→ WHAT IS BEING ASKED: Please output every record below exactly as written, leaving out any pictures.

→ SUPPLIED MATERIAL:

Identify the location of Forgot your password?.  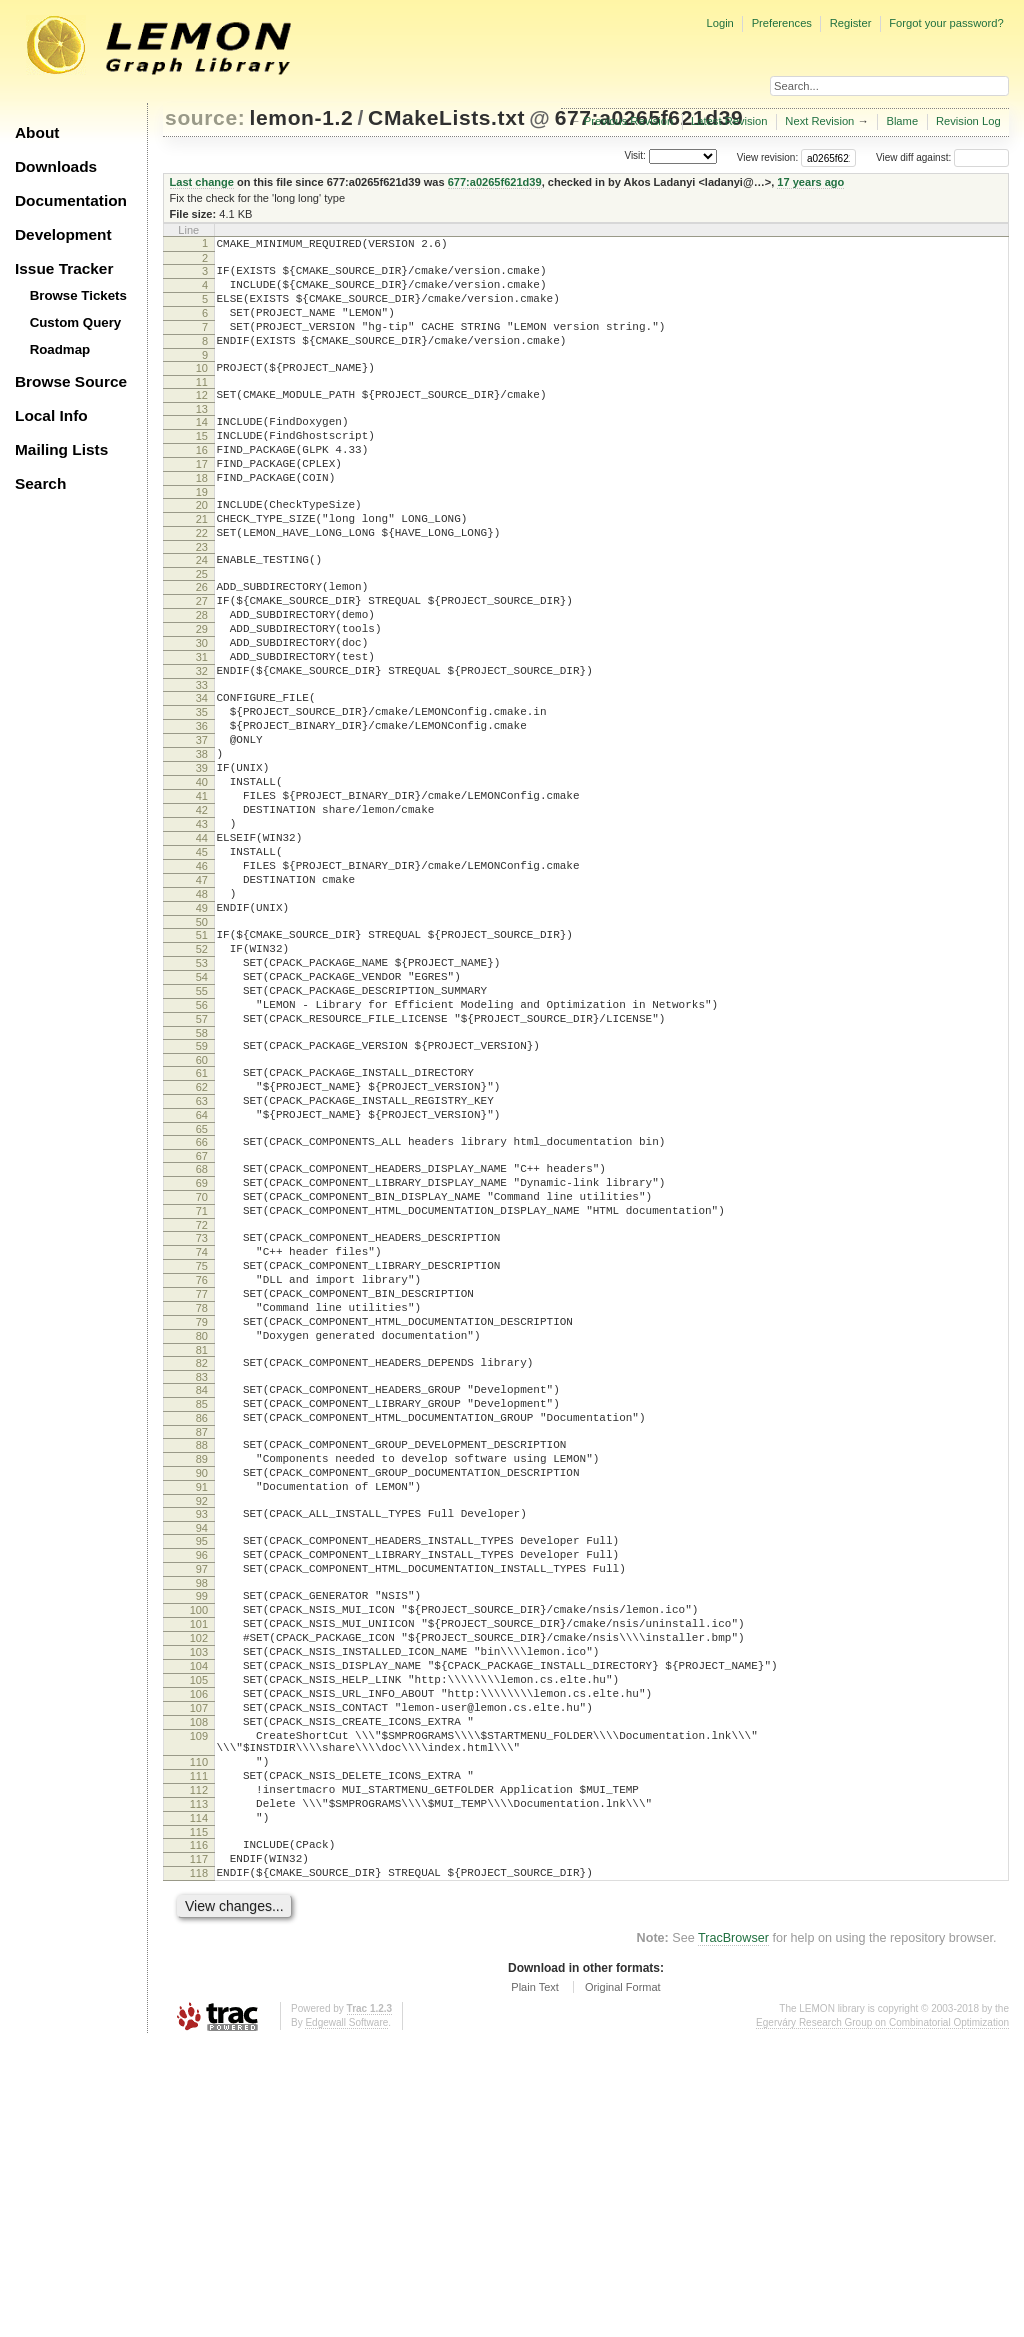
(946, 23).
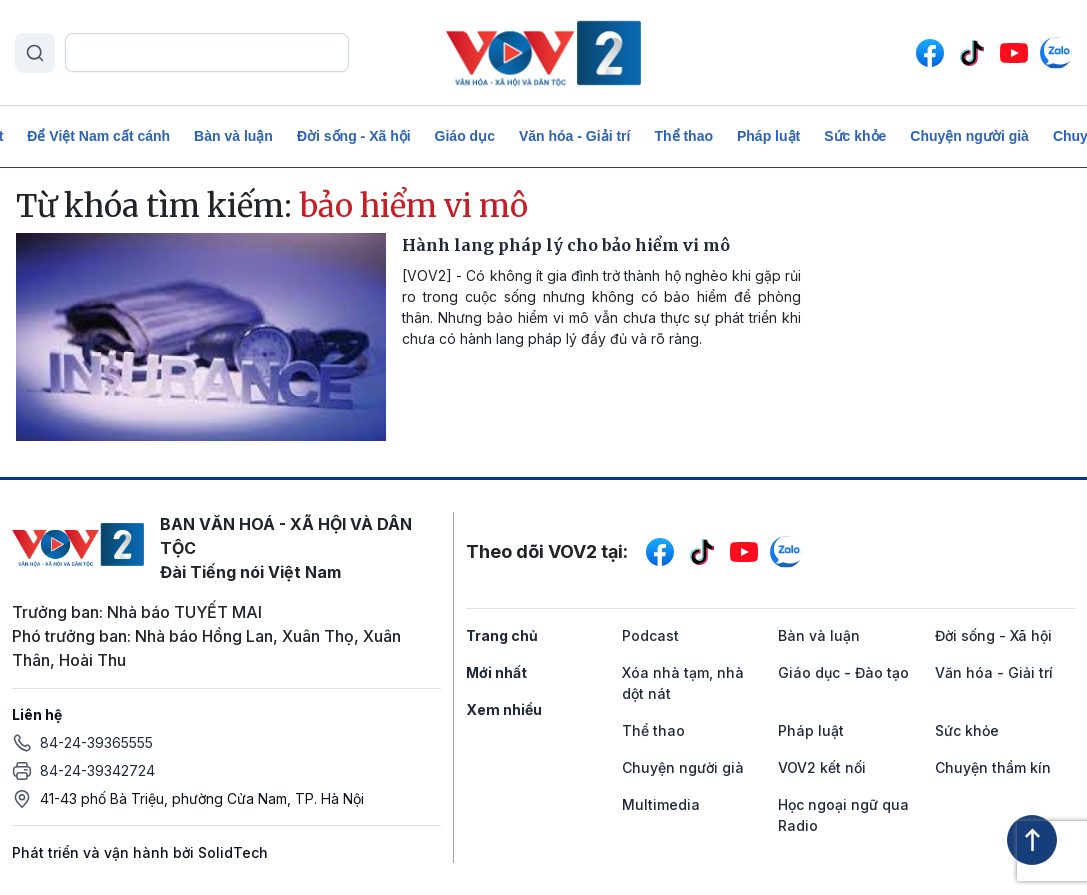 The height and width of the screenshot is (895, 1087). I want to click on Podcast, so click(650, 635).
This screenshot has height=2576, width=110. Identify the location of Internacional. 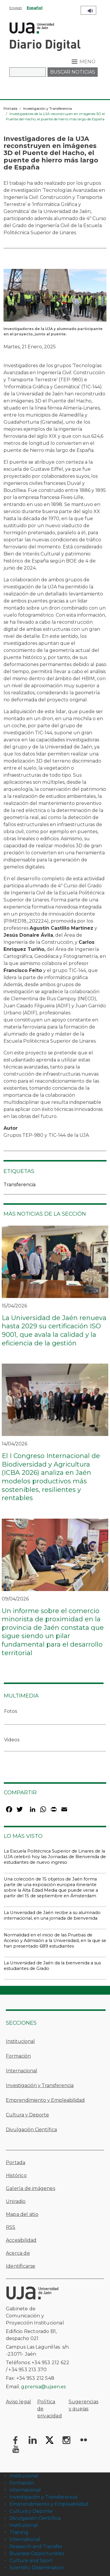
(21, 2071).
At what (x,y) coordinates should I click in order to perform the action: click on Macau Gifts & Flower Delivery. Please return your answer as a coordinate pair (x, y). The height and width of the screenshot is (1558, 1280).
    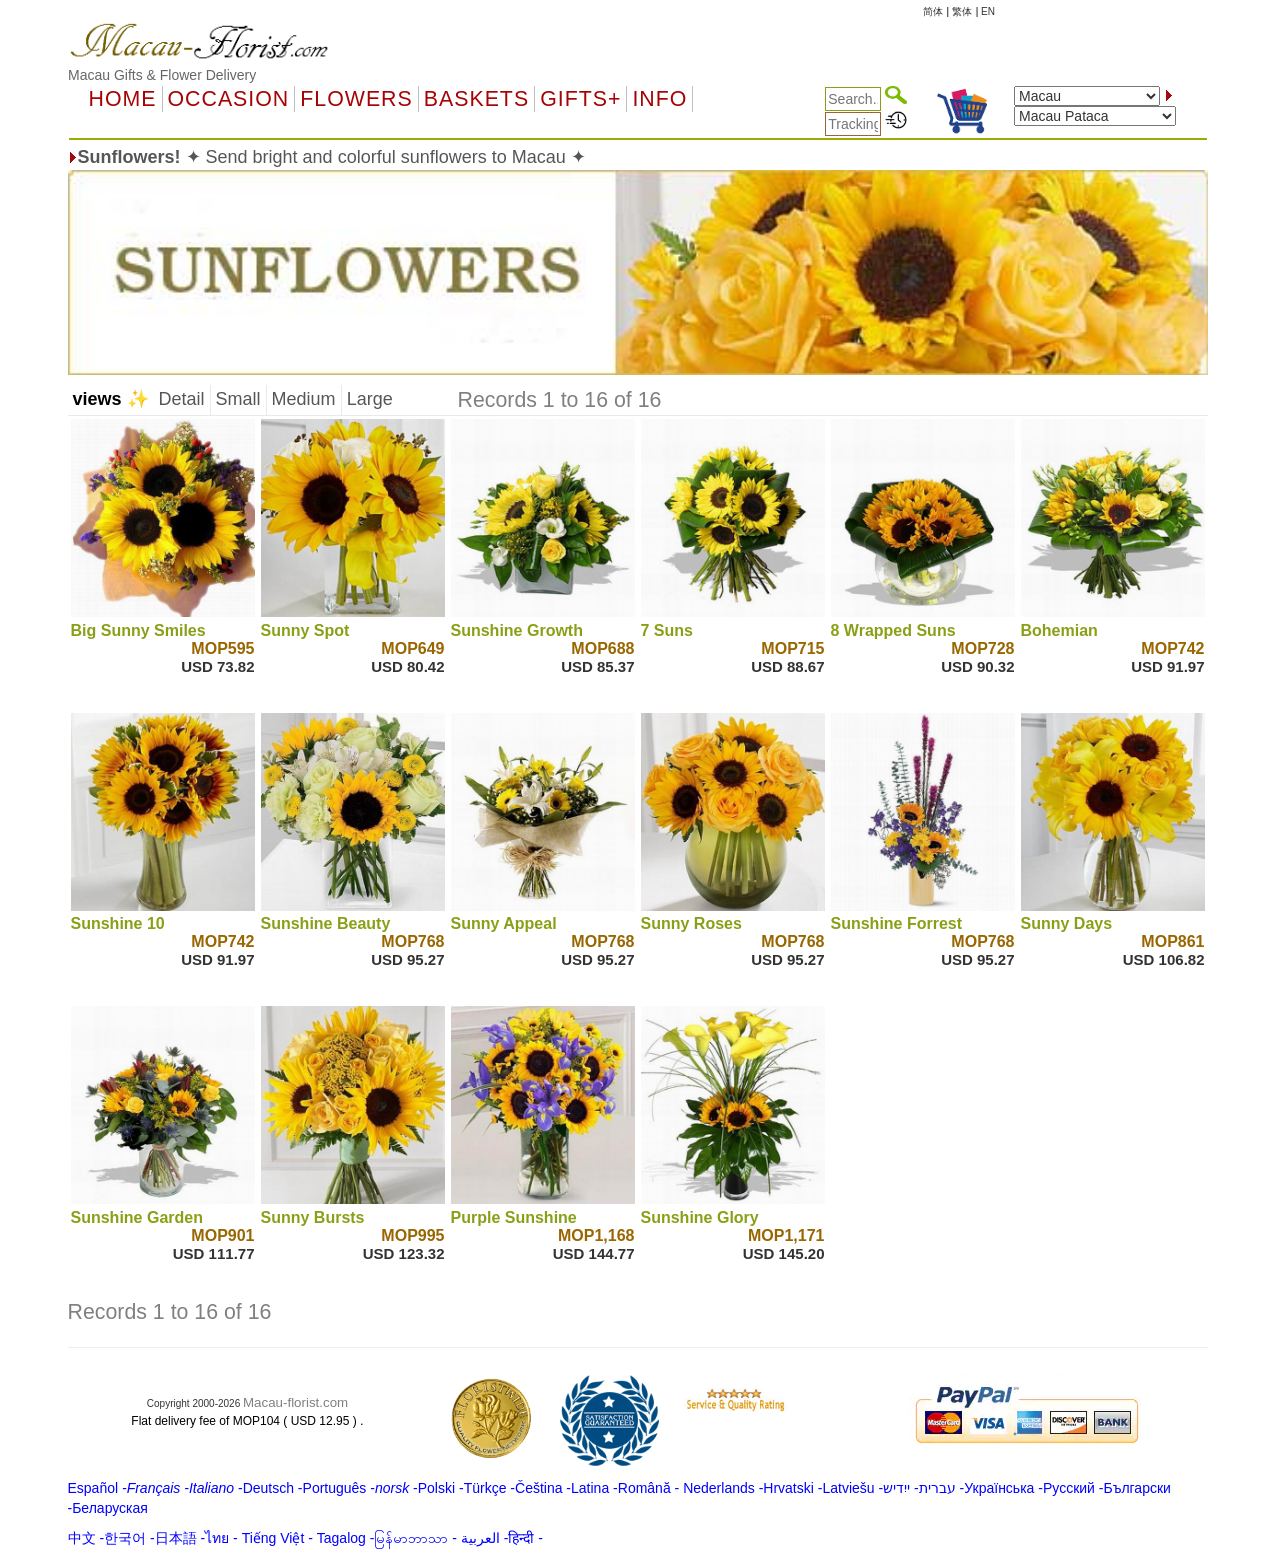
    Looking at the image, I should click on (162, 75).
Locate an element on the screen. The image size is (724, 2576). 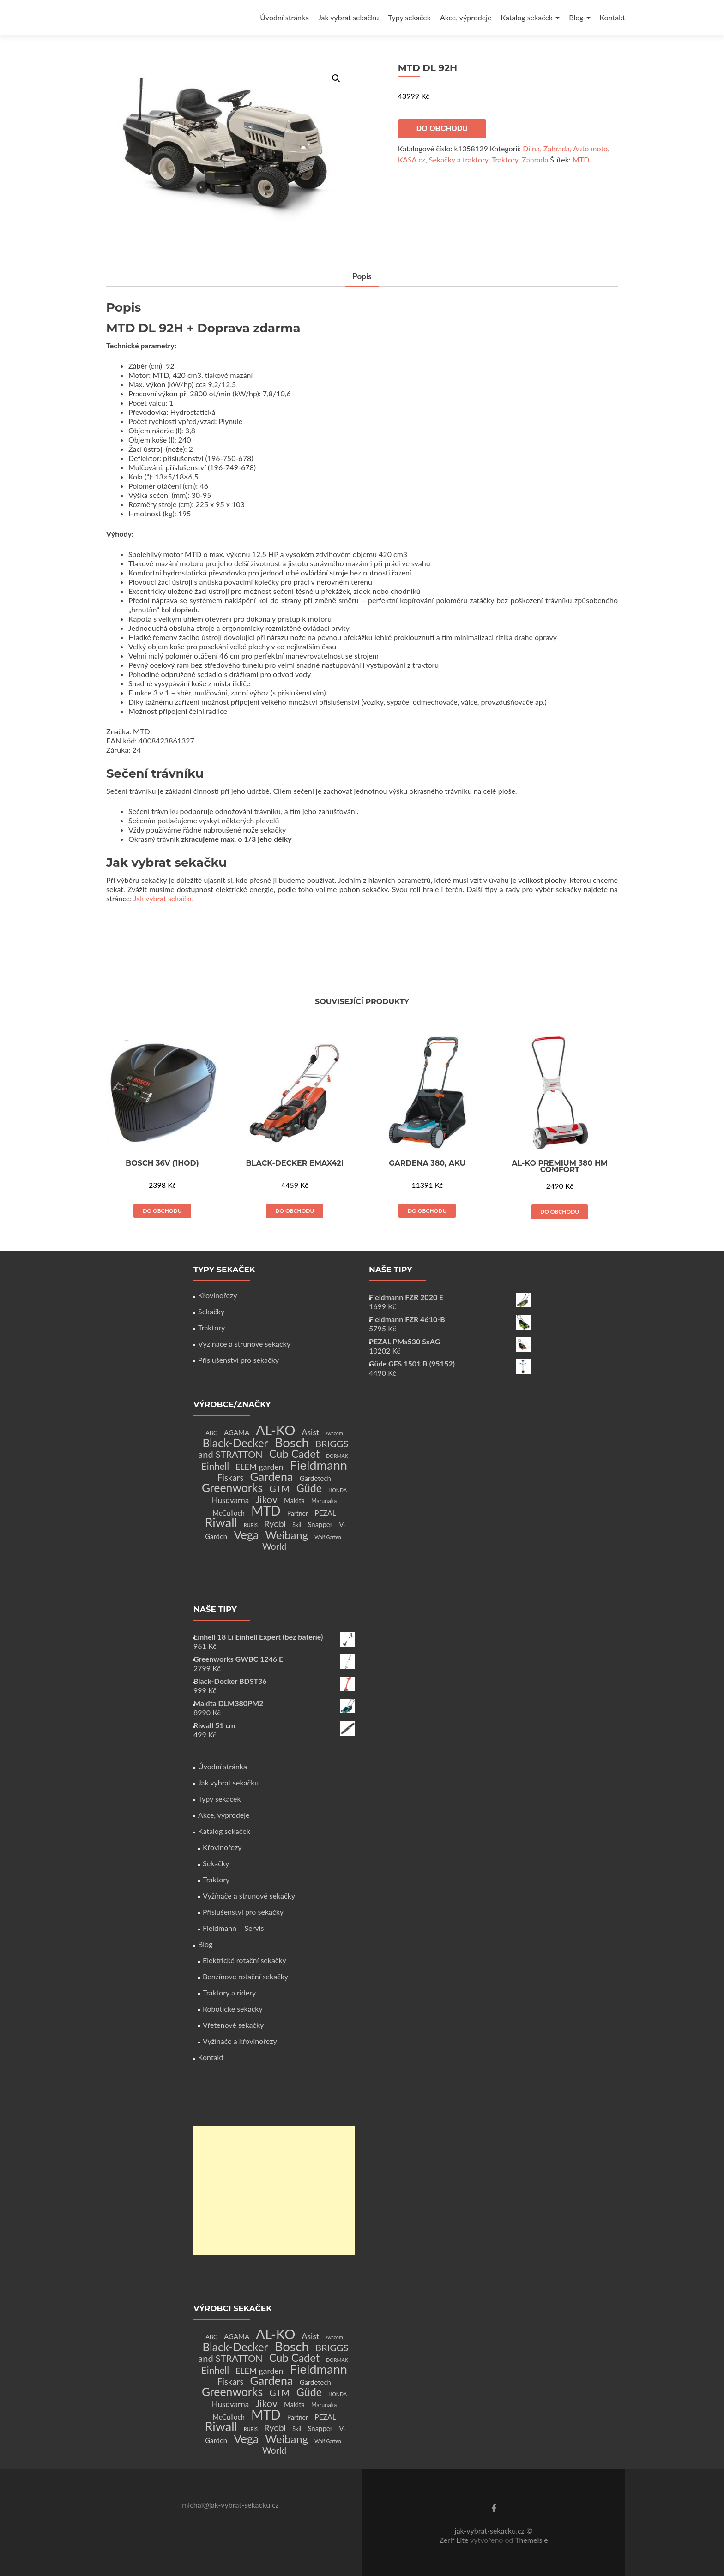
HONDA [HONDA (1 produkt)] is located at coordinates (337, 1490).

→ COMPLETED TASK:
Identify the location of Forgot your password?.  
(946, 23).
 The height and width of the screenshot is (895, 1087). I want to click on Podcast, so click(650, 635).
This screenshot has height=2576, width=110. Identify the location of Internacional. 
(21, 2071).
At what (x,y) coordinates should I click in order to perform the action: click on Macau Gifts & Flower Delivery. Please return your answer as a coordinate pair (x, y). The height and width of the screenshot is (1558, 1280).
    Looking at the image, I should click on (162, 75).
Locate an element on the screen. The image size is (724, 2576). 
HONDA [HONDA (1 produkt)] is located at coordinates (337, 1490).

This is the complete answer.